_Your objective_.
Exactly as written, transcribe the lines that run from the one containing "Acer Aspire 5738PG" to the end of the records below.

_Information supplied_.
::::::::

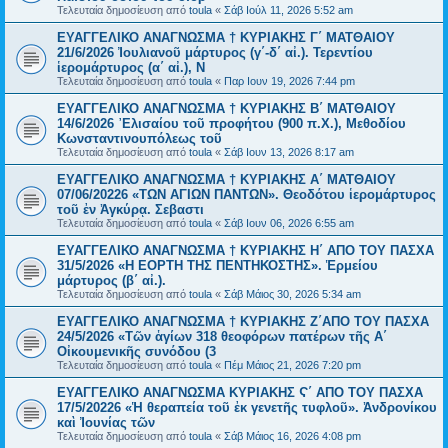
Τελευταία δημοσίευση από
toula
«
Σάβ Ιούλ 11, 2026 5:52 am
ΕΥΑΓΓΕΛΙΚΟ ΑΝΑΓΝΩΣΜΑ † ΚΥΡΙΑΚΗΣ Γ΄ ΜΑΤΘΑΙΟΥ
21/6/2026 Ἰουλιανοῦ μάρτυρος (γ΄-δ΄ αἰ.). Τερεντίου
ἱερομάρτυρος (α΄ αἰ.), Ν
Τελευταία δημοσίευση από
toula
«
Παρ Ιουν 19, 2026 7:44 pm
ΕΥΑΓΓΕΛΙΚΟ ΑΝΑΓΝΩΣΜΑ † ΚΥΡΙΑΚΗΣ Β΄ ΜΑΤΘΑΙΟΥ
14/6/2026 ᾿Ελισαίου τοῦ προφήτου (900 π.Χ.), Μεθοδίου
Κωνσταντινουπόλεως τοῦ
Τελευταία δημοσίευση από
toula
«
Σάβ Ιουν 13, 2026 8:17 am
ΕΥΑΓΓΕΛΙΚΟ ΑΝΑΓΝΩΣΜΑ † ΚΥΡΙΑΚΗΣ Α΄ ΜΑΤΘΑΙΟΥ
07/06/20226 «ΤΩΝ ΑΓΙΩΝ ΠΑΝΤΩΝ». Θεοδότου ἱερομάρτυρος
τοῦ ἐν Ἀγκύρᾳ. Σεβαστι
Τελευταία δημοσίευση από
toula
«
Σάβ Ιουν 06, 2026 6:55 am
ΕΥΑΓΓΕΛΙΚΟ ΑΝΑΓΝΩΣΜΑ † ΚΥΡΙΑΚΗΣ Η΄ ΑΠΟ ΤΟΥ ΠΑΣΧΑ
31/5/2026 «Η ΕΟΡΤΗ ΤΗΣ ΠΕΝΤΗΚΟΣΤΗΣ». Ἑρμείου
μάρτυρος (β΄ αἰ.).
Τελευταία δημοσίευση από
toula
«
Σάβ Μάιος 30, 2026 5:34 am
ΕΥΑΓΓΕΛΙΚΟ ΑΝΑΓΝΩΣΜΑ † ΚΥΡΙΑΚΗΣ Ζ΄ΑΠΟ ΤΟΥ ΠΑΣΧΑ
24/5/2026 «Τῶν ἁγίων 318 θεοφόρων πατέρων τῆς Α΄
Οἰκουμενικῆς συνόδου (3
Τελευταία δημοσίευση από
toula
«
Πέμ Μάιος 21, 2026 7:20 pm
ΕΥΑΓΓΕΛΙΚΟ ΑΝΑΓΝΩΣΜΑ ΚΥΡΙΑΚΗΣ Ϛ΄ ΑΠΟ ΤΟΥ ΠΑΣΧΑ
17/5/20226 «Ἡ θεραπεία τοῦ ἐκ γενετῆς τυφλοῦ». Ἀνδρονίκου
καὶ Ἰουνίας τῶν
Τελευταία δημοσίευση από
toula
«
Σάβ Μάιος 16, 2026 4:08 pm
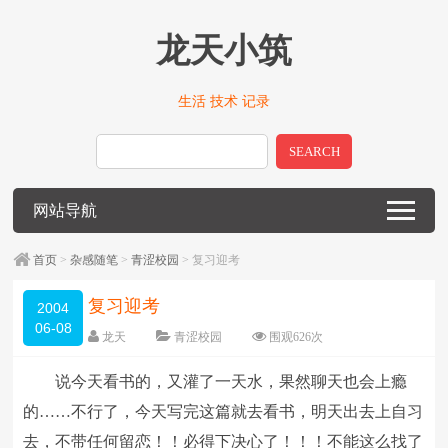
龙天小筑
生活 技术 记录
SEARCH
网站导航
首页
>
杂感随笔
>
青涩校园
> 复习迎考
复习迎考
2004
06-08
龙天
青涩校园
围观
626
次
留下评论
编辑日期：
2009-01-09
说今天看书的，又灌了一天水，果然聊天也会上瘾
字体：
大
中
小
的……不行了，今天写完这篇就去看书，明天出去上自习
去，不带任何留恋！！必得下决心了！！！不能这么找了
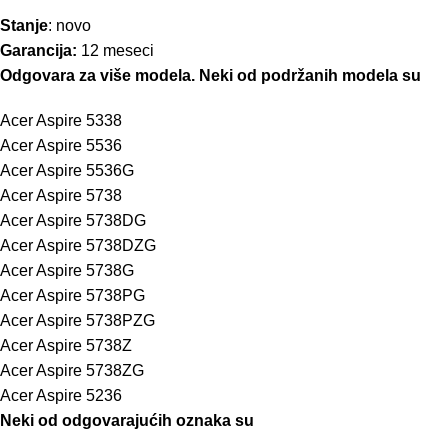
Stanje
: novo
Garancija:
12 meseci
Odgovara za više modela. Neki od podržanih modela su
Acer Aspire 5338
Acer Aspire 5536
Acer Aspire 5536G
Acer Aspire 5738
Acer Aspire 5738DG
Acer Aspire 5738DZG
Acer Aspire 5738G
Acer Aspire 5738PG
Acer Aspire 5738PZG
Acer Aspire 5738Z
Acer Aspire 5738ZG
Acer Aspire 5236
Neki od odgovarajućih oznaka su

::::::::

_Output below_.
Acer Aspire 5738PG
Acer Aspire 5738PZG
Acer Aspire 5738Z
Acer Aspire 5738ZG
Acer Aspire 5236
Neki od odgovarajućih oznaka su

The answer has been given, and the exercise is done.